Over it. Done with it. Ready to let the healing begin.
But here is what I did not imagine: what he would say after I said, “This is what you did to me.” What he did say.
Which was: I did? When?
I said: When I was nine, ten, eleven.
He said: Are you sure?
I said, yes, I’m sure. How can you not be sure about something like that? And then, for a moment, I wasn’t.
He said, memory plays tricks. But I am. I am sure.
And he said: It was a long time ago. He said: You were young. He said that he was drunk, that he was drunk a lot in those years. He said he was sorry, sorry for being drunk.
And I said again: Here is what you did to me.
And he said: If I did that, then I’m sorry. But I don’t remember. And then he … shrugged his shoulders. And he said again, sadly, “I’m sorry.” Not meaning, I believe, to be cruel. And I just stood there staring at him, speechless. And after awhile, I turned around and left. Because there was nothing else to say.
Opening monologue from The Bay at Aulis
a ten-minute stage play (2w, 1m)
At rise, CLYTEMNESTRA is standing center stage, sharpening a knife. She speaks to the audience.
You think I should welcome him home with open arms? Roll out the red carpet? Ten years away fighting for his country, the victorious war hero deserves a royal welcome—
that’s what you believe. Isn’t it?
(CLYTEMNESTRA has finished sharpening the knife. She examines it, is satisfied, and hides it in the folds of her robe.)
Well, think what you like. But let me tell you—about her. Who she was. Ten years ago.

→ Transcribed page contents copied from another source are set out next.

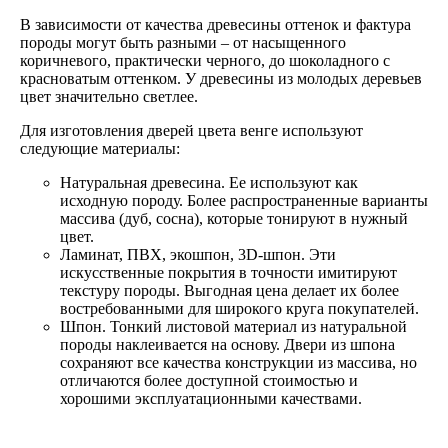
В зависимости от качества древесины оттенок и фактура
породы могут быть разными – от насыщенного
коричневого, практически черного, до шоколадного с
красноватым оттенком. У древесины из молодых деревьев
цвет значительно светлее.
Для изготовления дверей цвета венге используют
следующие материалы:
Натуральная древесина. Ее используют как
исходную породу. Более распространенные варианты
массива (дуб, сосна), которые тонируют в нужный
цвет.
Ламинат, ПВХ, экошпон, 3D-шпон. Эти
искусственные покрытия в точности имитируют
текстуру породы. Выгодная цена делает их более
востребованными для широкого круга покупателей.
Шпон. Тонкий листовой материал из натуральной
породы наклеивается на основу. Двери из шпона
сохраняют все качества конструкции из массива, но
отличаются более доступной стоимостью и
хорошими эксплуатационными качествами.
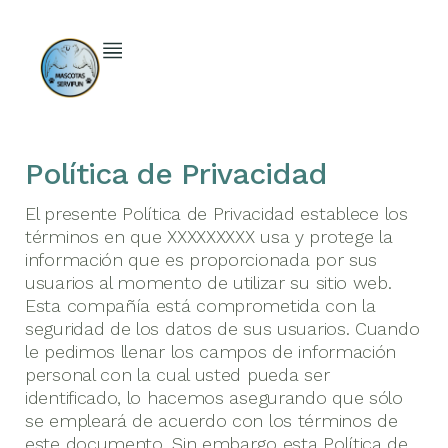
Política de Privacidad
El presente Política de Privacidad establece los
términos en que XXXXXXXXX usa y protege la
información que es proporcionada por sus
usuarios al momento de utilizar su sitio web.
Esta compañía está comprometida con la
seguridad de los datos de sus usuarios. Cuando
le pedimos llenar los campos de información
personal con la cual usted pueda ser
identificado, lo hacemos asegurando que sólo
se empleará de acuerdo con los términos de
este documento. Sin embargo esta Política de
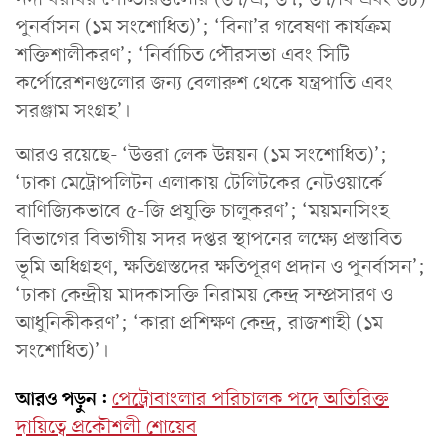
পুনর্বাসন (১ম সংশোধিত)’; ‘বিনা’র গবেষণা কার্যক্রম
শক্তিশালীকরণ’; ‘নির্বাচিত পৌরসভা এবং সিটি
কর্পোরেশনগুলোর জন্য বেলারুশ থেকে যন্ত্রপাতি এবং
সরঞ্জাম সংগ্রহ’।
আরও রয়েছে- ‘উত্তরা লেক উন্নয়ন (১ম সংশোধিত)’;
‘ঢাকা মেট্রোপলিটন এলাকায় টেলিটকের নেটওয়ার্কে
বাণিজ্যিকভাবে ৫-জি প্রযুক্তি চালুকরণ’; ‘ময়মনসিংহ
বিভাগের বিভাগীয় সদর দপ্তর স্থাপনের লক্ষ্যে প্রস্তাবিত
ভূমি অধিগ্রহণ, ক্ষতিগ্রস্তদের ক্ষতিপূরণ প্রদান ও পুনর্বাসন’;
‘ঢাকা কেন্দ্রীয় মাদকাসক্তি নিরাময় কেন্দ্র সম্প্রসারণ ও
আধুনিকীকরণ’; ‘কারা প্রশিক্ষণ কেন্দ্র, রাজশাহী (১ম
সংশোধিত)’।
আরও পড়ুন:
পেট্রোবাংলার পরিচালক পদে অতিরিক্ত
দায়িত্বে প্রকৌশলী শোয়েব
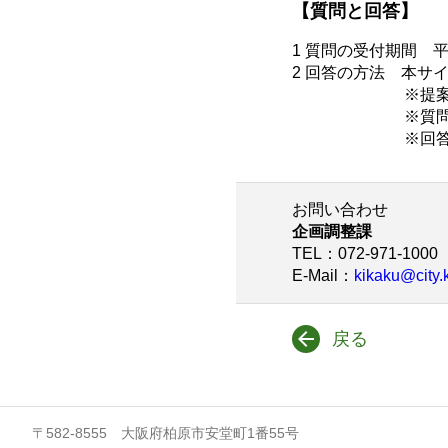
【質問と回答】
1 質問の受付期間 平成
2 回答の方法 本サイ
※提案者毎に
※質問者の会
※回答は、本実
お問い合わせ
企画調整課
TEL
：072-971-1000
E-Mail
：
kikaku@city.
戻る
〒582-8555 大阪府柏原市安堂町1番55号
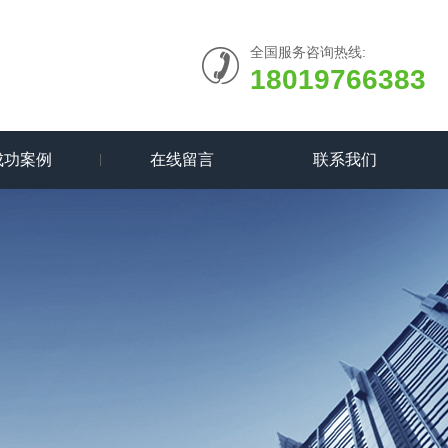
全国服务咨询热线:
18019766383
成功案例
在线留言
联系我们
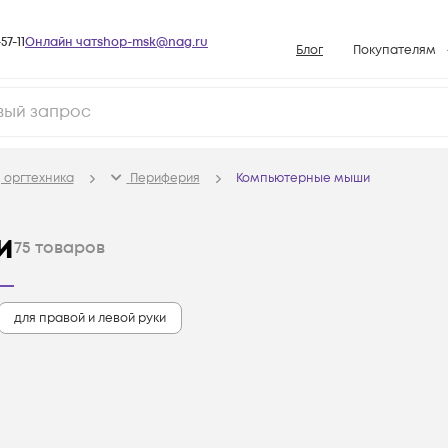
57-11
Онлайн чат
shop-msk@nag.ru
Блог
Покупателям
Способы опла
Документы
Политика рабо
 оргтехника
Периферия
Компьютерные мыши
Условия доста
Гарантийное о
и
75
товаров
Возврат товар
Вопросы и отв
для правой и левой руки
База знаний
Конфигуратор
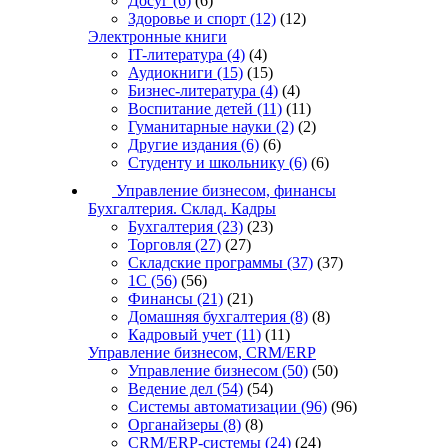
Досуг
(6)
(6)
Здоровье и спорт
(12)
(12)
Электронные книги
IT-литература
(4)
(4)
Аудиокниги
(15)
(15)
Бизнес-литература
(4)
(4)
Воспитание детей
(11)
(11)
Гуманитарные науки
(2)
(2)
Другие издания
(6)
(6)
Студенту и школьнику
(6)
(6)
Управление бизнесом, финансы
Бухгалтерия. Склад. Кадры
Бухгалтерия
(23)
(23)
Торговля
(27)
(27)
Складские программы
(37)
(37)
1С
(56)
(56)
Финансы
(21)
(21)
Домашняя бухгалтерия
(8)
(8)
Кадровый учет
(11)
(11)
Управление бизнесом, CRM/ERP
Управление бизнесом
(50)
(50)
Ведение дел
(54)
(54)
Системы автоматизации
(96)
(96)
Органайзеры
(8)
(8)
CRM/ERP-системы
(24)
(24)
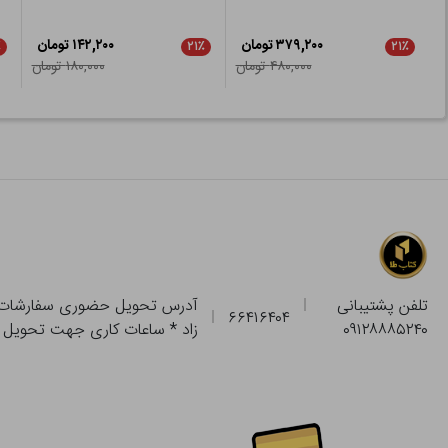
۳۷۹,۲۰۰ تومان
۱۴۲,۲۰۰ تومان
٪
۲۱٪
۲۱٪
۴۸۰,۰۰۰ تومان
۱۸۰,۰۰۰ تومان
تلفن پشتیبانی
۶۶۴۱۶۴۰۴
۰۹۱۲۸۸۸۵۲۴۰
زاد * ساعات کاری جهت تحویل حضوری از فروشگاه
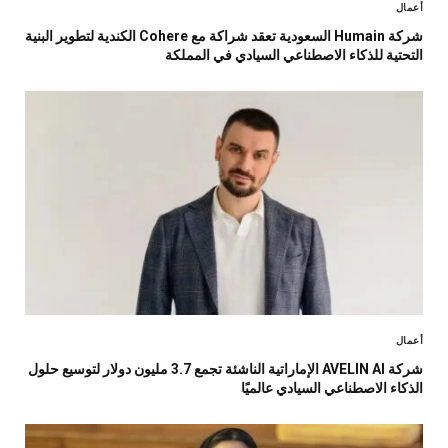
أعمال
شركة Humain السعودية تعقد شراكة مع Cohere الكندية لتطوير البنية
التحتية للذكاء الاصطناعي السيادي في المملكة
أعمال
شركة AVELIN AI الإماراتية الناشئة تجمع 3.7 مليون دولار لتوسيع حلول
الذكاء الاصطناعي السيادي عالميًا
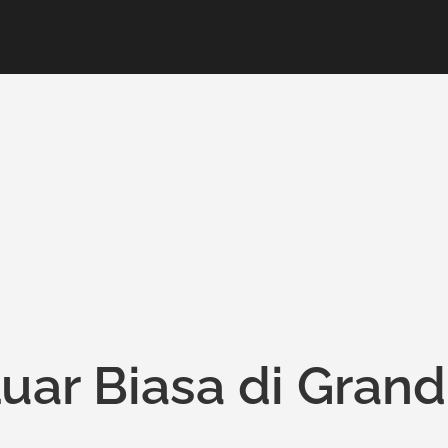
uar Biasa di Grand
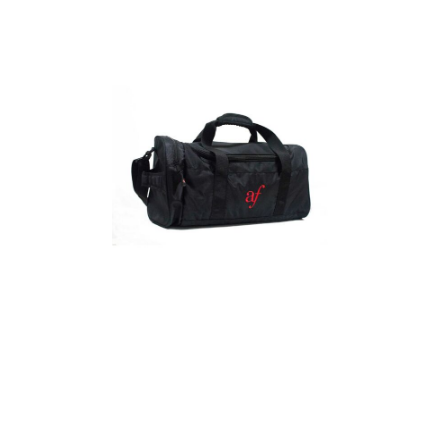
Detalles
Maletín
Detalles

Each day, before dawn, she fled
the leaden dullness of sleep.
Sleep is for the old and the drunk
and the dead.
But if age has not yet
dragged you into lethargy,
if time has not transformed
the joy of movement into torpor,
if you are young enough to know
a day is,
then you run
through the dew
or the fog
or the rain.
You run so you will not miss it,
the first light of dawn
breaching the horizon.
So it was with Iphigenia.
So it was that she ran to her father.
And his heart was full of war.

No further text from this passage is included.